Records shown section start

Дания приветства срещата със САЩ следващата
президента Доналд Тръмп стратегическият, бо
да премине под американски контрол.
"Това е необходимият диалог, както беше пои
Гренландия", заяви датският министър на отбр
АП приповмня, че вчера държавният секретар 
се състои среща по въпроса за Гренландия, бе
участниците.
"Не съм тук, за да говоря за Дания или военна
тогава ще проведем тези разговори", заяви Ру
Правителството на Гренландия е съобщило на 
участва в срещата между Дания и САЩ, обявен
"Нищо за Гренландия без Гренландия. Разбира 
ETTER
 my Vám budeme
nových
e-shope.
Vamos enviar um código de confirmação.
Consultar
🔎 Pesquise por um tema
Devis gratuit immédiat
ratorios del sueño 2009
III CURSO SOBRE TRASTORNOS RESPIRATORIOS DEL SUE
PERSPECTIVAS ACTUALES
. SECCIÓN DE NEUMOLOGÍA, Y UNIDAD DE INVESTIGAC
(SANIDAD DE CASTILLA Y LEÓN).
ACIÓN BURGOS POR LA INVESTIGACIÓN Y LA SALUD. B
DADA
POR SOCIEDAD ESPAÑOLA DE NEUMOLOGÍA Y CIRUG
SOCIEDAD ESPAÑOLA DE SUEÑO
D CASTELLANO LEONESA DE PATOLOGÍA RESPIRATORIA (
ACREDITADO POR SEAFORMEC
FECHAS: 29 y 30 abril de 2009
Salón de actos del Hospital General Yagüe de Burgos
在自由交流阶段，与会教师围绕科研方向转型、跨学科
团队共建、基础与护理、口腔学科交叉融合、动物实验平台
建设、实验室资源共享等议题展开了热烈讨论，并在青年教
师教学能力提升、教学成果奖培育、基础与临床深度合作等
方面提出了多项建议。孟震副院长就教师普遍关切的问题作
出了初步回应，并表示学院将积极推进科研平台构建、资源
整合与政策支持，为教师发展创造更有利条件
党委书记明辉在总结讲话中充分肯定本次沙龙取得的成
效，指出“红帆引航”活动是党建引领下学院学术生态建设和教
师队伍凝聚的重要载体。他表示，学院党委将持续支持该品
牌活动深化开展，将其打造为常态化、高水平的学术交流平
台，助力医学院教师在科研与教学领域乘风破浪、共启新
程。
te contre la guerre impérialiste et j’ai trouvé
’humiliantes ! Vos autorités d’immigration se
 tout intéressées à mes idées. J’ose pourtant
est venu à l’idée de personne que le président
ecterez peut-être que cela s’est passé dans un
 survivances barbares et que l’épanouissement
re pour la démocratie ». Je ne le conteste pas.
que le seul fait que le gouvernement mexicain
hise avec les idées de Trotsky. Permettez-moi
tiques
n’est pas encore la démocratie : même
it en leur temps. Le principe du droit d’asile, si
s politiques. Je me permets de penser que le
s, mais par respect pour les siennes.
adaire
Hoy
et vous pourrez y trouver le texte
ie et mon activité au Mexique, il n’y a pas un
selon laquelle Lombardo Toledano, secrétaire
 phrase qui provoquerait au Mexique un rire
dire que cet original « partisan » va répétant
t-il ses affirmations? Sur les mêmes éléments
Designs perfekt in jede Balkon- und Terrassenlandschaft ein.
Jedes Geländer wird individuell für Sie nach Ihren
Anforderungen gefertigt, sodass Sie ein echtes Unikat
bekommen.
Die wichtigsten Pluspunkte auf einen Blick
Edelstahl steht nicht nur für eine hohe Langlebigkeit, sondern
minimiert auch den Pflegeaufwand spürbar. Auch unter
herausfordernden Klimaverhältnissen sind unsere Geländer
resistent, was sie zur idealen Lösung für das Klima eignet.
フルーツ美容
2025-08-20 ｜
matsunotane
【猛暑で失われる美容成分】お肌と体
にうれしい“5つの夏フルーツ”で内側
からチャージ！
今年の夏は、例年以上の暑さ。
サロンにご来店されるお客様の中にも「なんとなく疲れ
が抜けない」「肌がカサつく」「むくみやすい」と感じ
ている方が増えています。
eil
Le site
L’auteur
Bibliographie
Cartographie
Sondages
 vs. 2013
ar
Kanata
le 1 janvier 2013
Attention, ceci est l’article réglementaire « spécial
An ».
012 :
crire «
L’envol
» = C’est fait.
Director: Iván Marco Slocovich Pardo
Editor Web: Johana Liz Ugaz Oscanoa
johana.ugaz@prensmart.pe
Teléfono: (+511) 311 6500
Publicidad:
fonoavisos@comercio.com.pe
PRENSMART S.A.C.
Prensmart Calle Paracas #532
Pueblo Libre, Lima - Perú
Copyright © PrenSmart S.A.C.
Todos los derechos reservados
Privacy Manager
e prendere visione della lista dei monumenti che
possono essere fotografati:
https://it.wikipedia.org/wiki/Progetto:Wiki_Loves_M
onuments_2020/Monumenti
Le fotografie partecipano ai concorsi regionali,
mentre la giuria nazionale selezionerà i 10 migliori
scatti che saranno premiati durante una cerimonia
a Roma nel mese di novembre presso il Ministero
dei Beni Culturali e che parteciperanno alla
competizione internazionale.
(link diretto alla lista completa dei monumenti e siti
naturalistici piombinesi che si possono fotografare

Records shown section end

• **Exercise requirements**: "selon laquelle Lombardo Toledano, secrétaire" marks the last line to print; print everything from the first line of the data through that line, unchanged, and nothing more.

• **Exercise output**:
Дания приветства срещата със САЩ следващата
президента Доналд Тръмп стратегическият, бо
да премине под американски контрол.
"Това е необходимият диалог, както беше пои
Гренландия", заяви датският министър на отбр
АП приповмня, че вчера държавният секретар 
се състои среща по въпроса за Гренландия, бе
участниците.
"Не съм тук, за да говоря за Дания или военна
тогава ще проведем тези разговори", заяви Ру
Правителството на Гренландия е съобщило на 
участва в срещата между Дания и САЩ, обявен
"Нищо за Гренландия без Гренландия. Разбира 
ETTER
 my Vám budeme
nových
e-shope.
Vamos enviar um código de confirmação.
Consultar
🔎 Pesquise por um tema
Devis gratuit immédiat
ratorios del sueño 2009
III CURSO SOBRE TRASTORNOS RESPIRATORIOS DEL SUE
PERSPECTIVAS ACTUALES
. SECCIÓN DE NEUMOLOGÍA, Y UNIDAD DE INVESTIGAC
(SANIDAD DE CASTILLA Y LEÓN).
ACIÓN BURGOS POR LA INVESTIGACIÓN Y LA SALUD. B
DADA
POR SOCIEDAD ESPAÑOLA DE NEUMOLOGÍA Y CIRUG
SOCIEDAD ESPAÑOLA DE SUEÑO
D CASTELLANO LEONESA DE PATOLOGÍA RESPIRATORIA (
ACREDITADO POR SEAFORMEC
FECHAS: 29 y 30 abril de 2009
Salón de actos del Hospital General Yagüe de Burgos
在自由交流阶段，与会教师围绕科研方向转型、跨学科
团队共建、基础与护理、口腔学科交叉融合、动物实验平台
建设、实验室资源共享等议题展开了热烈讨论，并在青年教
师教学能力提升、教学成果奖培育、基础与临床深度合作等
方面提出了多项建议。孟震副院长就教师普遍关切的问题作
出了初步回应，并表示学院将积极推进科研平台构建、资源
整合与政策支持，为教师发展创造更有利条件
党委书记明辉在总结讲话中充分肯定本次沙龙取得的成
效，指出“红帆引航”活动是党建引领下学院学术生态建设和教
师队伍凝聚的重要载体。他表示，学院党委将持续支持该品
牌活动深化开展，将其打造为常态化、高水平的学术交流平
台，助力医学院教师在科研与教学领域乘风破浪、共启新
程。
te contre la guerre impérialiste et j’ai trouvé
’humiliantes ! Vos autorités d’immigration se
 tout intéressées à mes idées. J’ose pourtant
est venu à l’idée de personne que le président
ecterez peut-être que cela s’est passé dans un
 survivances barbares et que l’épanouissement
re pour la démocratie ». Je ne le conteste pas.
que le seul fait que le gouvernement mexicain
hise avec les idées de Trotsky. Permettez-moi
tiques
n’est pas encore la démocratie : même
it en leur temps. Le principe du droit d’asile, si
s politiques. Je me permets de penser que le
s, mais par respect pour les siennes.
adaire
Hoy
et vous pourrez y trouver le texte
ie et mon activité au Mexique, il n’y a pas un
selon laquelle Lombardo Toledano, secrétaire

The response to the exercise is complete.